Classical Mechanics (Kibble and Berkshire book)
Author | Tom W. B. Kibble & Frank H. Berkshire |
---|---|
Country | UK |
Language | English |
Subject | Physics |
Genre | Non-fiction; science text |
Publisher | Imperial College Press |
Publication date | 2004 |
Pages | 500 |
ISBN | 978-1-86094-435-2 (pbk) |
Classical Mechanics (5th ed.) is a well-established textbook written by Thomas Walter Bannerman Kibble, FRS, (born 1932) and Frank Berkshire of the Imperial College Mathematics Department. The book provides a thorough coverage of the fundamental principles and techniques of classical mechanics, a long-standing subject which is at the base of all of physics.
Publication history
The English language editions were published as follows:[1]
The first edition was published by Kibble, as Kibble, T. W. B. Classical Mechanics.
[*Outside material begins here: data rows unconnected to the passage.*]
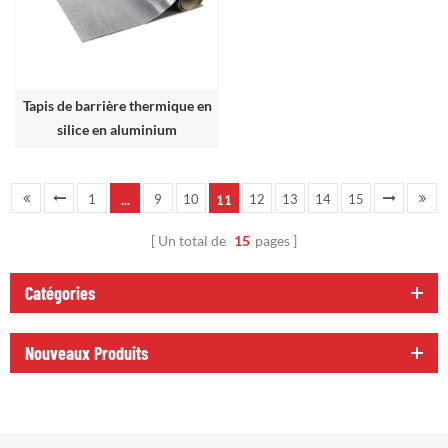
Tapis de barrière thermique en
silice en aluminium
1
9
10
12
13
14
15
...
11
Un total de
15
pages
Catégories
Nouveaux Produits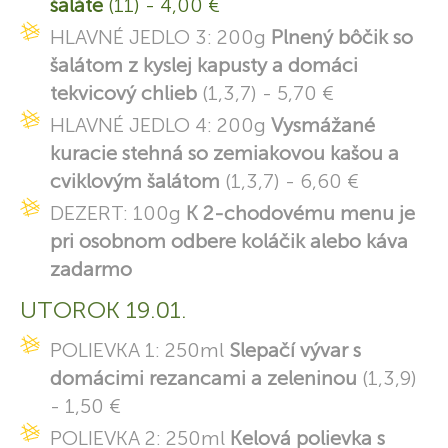
šaláte
(11) - 4,00 €
HLAVNÉ JEDLO 3: 200g
Plnený bôčik so
šalátom z kyslej kapusty a domáci
tekvicový chlieb
(1,3,7) - 5,70 €
HLAVNÉ JEDLO 4: 200g
Vysmážané
kuracie stehná so zemiakovou kašou a
cviklovým šalátom
(1,3,7) - 6,60 €
DEZERT: 100g
K 2-chodovému menu je
pri osobnom odbere koláčik alebo káva
zadarmo
UTOROK 19.01.
POLIEVKA 1: 250ml
Slepačí vývar s
domácimi rezancami a zeleninou
(1,3,9)
- 1,50 €
POLIEVKA 2: 250ml
Kelová polievka s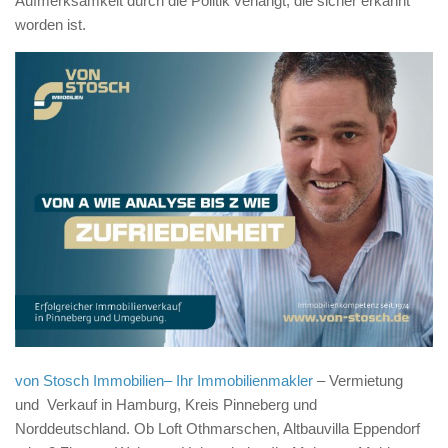
Aufmerksamkeit durch die Politik verlangt, die sicher erkannt
worden ist.
von Stosch Immobilien– Ihr Immobilienmakler
– Vermietung
und Verkauf in Hamburg, Kreis Pinneberg und
Norddeutschland. Ob Loft Othmarschen, Altbauvilla Eppendorf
London: McGraw–Hill, 1966. 296 p.
The second ed., also just by Kibble, was in 1973 .
The 4th, jointly with F H Berkshire, was is 1996
The 5th, jointly with F H Berkshire, in 2004
The book has been translated into several languages:
- French, by Michel Le Ray and Françoise Guérin as Mécanique classique
- Modern Greek, by Δ. Σαρδελής και Π. Δίτσας, επιμέλεια Γ. Ι. Παπαδόπουλος. Σαρδελής, Δ. Δίτσας, Π as 'Κλασσική μηχανική
- German
- Turkish, by Kemal Çolakoğlu as Klasik mekanik
- Spanish, as Mecánica clásica
- Portuguese as Mecanica classica
Reception
The various editions are held in 1789 libraries[2] In comparison, the various (2011) editions of Herbert Goldstein's Classical Mechanics are held in 1772 libraries[3] The 4th ed. was reviewed by F H Berkshire, and C Isenberg in 1997 in European Journal of Physics 18, no. 2: 129. It was also reviewed in New Scientist and Contemporary Physics.
Contents (5th edition)
- Preface
- Useful Constants and Units
- Chapter 1: Introduction
- Chapter 2: Linear motion
- Chapter 3: Energy and Angular momentum
- Chapter 4: Central Conservative Forces
- Chapter 5: Rotating Frames
- Chapter 6: Potential Theory
- Chapter 7: The Two-Body Problem
- Chapter 8: Many-Body Systems
- Chapter 9: Rigid Bodies
- Chapter 10: Lagrangian mechanics
- Chapter 11: Small oscillations and Normal modes
- Chapter 12: Hamiltonian mechanics
- Chapter 13: Dynamical systems and their geometry
- Chapter 14: Order and Chaos in Hamiltonian systems
- Appendix A: Vectors
- Appendix B: Conics
- Appendix C: Phase plane Analysis near Critical Points
- Appendix D: Discrete Dynamical Systems – Maps
- Answers to Problems
- Bibliography
- Index